Using devil for complex designs with multiple covariates
Source:vignettes/DE_with_multiple_features.Rmd
DE_with_multiple_features.Rmd
library(devil)
library(scRNAseq)
library(SingleCellExperiment)
library(Matrix)
library(dplyr)
library(ggplot2)
library(tidyr)In this vignette we illustrate how to use devil with
a non-trivial design matrix including multiple
covariates and interactions, using the RichardTCellData()

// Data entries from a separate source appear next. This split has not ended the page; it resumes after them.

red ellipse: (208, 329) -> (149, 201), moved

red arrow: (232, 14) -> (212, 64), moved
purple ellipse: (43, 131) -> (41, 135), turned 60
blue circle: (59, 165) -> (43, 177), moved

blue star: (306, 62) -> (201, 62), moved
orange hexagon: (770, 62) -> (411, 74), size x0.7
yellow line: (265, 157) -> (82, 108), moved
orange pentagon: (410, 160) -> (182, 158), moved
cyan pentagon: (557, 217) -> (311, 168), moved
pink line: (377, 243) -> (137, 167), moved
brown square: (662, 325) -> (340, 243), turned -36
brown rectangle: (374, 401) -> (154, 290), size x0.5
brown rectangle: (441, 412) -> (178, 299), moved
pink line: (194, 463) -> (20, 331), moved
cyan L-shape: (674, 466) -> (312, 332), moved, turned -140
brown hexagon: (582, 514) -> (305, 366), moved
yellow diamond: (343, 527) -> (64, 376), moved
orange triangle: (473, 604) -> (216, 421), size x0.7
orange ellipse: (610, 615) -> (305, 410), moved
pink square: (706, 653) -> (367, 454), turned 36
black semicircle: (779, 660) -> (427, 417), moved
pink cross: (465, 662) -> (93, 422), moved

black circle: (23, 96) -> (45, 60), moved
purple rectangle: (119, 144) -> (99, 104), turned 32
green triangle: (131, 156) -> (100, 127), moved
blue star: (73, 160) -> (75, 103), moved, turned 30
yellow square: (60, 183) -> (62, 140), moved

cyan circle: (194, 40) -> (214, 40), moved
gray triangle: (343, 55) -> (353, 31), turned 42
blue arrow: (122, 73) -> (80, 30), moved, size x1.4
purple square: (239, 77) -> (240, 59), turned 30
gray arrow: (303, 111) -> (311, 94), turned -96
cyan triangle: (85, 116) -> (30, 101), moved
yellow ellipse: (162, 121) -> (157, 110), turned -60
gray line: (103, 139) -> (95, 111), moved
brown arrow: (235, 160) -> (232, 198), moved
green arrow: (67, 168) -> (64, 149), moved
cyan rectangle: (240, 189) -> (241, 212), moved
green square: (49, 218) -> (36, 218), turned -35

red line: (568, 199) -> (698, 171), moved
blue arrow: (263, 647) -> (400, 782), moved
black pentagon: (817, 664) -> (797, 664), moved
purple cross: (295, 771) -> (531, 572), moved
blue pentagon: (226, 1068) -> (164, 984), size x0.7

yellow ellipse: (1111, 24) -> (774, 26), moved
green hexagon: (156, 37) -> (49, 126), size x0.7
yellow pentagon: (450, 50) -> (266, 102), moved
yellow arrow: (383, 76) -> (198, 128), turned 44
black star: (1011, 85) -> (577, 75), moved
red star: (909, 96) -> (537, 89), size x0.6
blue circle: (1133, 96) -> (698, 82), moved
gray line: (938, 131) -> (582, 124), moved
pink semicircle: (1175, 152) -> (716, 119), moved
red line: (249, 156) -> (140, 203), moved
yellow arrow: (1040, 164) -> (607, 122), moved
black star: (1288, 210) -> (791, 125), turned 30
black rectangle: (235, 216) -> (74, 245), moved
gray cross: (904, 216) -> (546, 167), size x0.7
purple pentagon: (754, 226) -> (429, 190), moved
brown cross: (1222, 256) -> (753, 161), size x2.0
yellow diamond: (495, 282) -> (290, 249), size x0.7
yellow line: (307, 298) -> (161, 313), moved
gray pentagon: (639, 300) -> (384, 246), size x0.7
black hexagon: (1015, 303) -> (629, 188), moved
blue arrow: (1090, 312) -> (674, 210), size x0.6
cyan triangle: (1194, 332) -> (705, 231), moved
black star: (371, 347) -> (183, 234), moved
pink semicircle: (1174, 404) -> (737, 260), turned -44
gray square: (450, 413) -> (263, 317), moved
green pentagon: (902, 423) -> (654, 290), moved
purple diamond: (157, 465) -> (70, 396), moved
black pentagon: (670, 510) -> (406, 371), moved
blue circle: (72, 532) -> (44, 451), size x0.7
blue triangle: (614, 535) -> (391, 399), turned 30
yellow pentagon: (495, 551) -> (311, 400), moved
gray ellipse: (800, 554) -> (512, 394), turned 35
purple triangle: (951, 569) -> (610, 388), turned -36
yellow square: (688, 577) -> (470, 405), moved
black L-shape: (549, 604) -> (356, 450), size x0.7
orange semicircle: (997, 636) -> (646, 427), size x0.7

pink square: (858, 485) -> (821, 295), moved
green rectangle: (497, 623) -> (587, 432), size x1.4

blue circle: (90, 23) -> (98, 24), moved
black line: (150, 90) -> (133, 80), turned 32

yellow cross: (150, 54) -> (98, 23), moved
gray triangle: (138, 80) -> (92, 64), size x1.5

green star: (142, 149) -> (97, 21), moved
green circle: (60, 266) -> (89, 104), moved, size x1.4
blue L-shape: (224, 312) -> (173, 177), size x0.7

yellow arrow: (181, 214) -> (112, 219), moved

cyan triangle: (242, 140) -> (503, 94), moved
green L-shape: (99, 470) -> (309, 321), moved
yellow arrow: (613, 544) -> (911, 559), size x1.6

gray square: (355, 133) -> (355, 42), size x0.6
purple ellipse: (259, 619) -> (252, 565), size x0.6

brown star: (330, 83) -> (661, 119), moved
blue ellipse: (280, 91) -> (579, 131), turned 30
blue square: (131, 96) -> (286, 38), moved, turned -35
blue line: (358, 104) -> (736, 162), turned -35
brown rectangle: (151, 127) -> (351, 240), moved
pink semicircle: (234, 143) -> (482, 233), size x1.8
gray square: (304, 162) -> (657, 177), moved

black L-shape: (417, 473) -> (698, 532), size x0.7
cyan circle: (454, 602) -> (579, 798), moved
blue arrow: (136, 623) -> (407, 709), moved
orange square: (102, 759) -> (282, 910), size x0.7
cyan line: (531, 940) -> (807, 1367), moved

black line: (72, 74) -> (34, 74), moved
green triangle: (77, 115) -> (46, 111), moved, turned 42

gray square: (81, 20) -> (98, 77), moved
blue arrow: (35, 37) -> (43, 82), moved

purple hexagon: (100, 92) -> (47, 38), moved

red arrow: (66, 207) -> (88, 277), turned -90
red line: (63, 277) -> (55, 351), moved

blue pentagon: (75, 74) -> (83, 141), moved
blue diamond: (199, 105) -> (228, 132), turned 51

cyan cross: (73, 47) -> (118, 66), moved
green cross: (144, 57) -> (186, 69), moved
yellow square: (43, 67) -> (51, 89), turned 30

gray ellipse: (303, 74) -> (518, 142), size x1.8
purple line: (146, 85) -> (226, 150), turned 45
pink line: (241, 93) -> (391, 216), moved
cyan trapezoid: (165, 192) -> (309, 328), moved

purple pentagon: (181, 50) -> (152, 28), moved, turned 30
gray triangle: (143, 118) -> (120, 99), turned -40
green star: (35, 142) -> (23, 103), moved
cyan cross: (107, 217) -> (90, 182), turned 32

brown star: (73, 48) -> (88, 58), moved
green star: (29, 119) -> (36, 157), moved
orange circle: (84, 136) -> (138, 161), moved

dataset from the scRNAseq package. We’ll show how
to:
- Fit a model with multiple covariates
- Extract and interpret coefficients
- Perform differential expression testing
- Visualize results
Loading the dataset
sce <- scRNAseq::RichardTCellData()
#> downloading 1 resources
#> retrieving 1 resource
#> loading from cache
#> require("ensembldb")
sce
#> class: SingleCellExperiment
#> dim: 46603 572
#> metadata(0):
#> assays(1): counts
#> rownames(46603): ENSMUSG00000102693 ENSMUSG00000064842 ...
#> ENSMUSG00000096730 ENSMUSG00000095742
#> rowData names(0):
#> colnames(572): SLX-12611.N701_S502. SLX-12611.N702_S502. ...
#> SLX-12612.i712_i522. SLX-12612.i714_i522.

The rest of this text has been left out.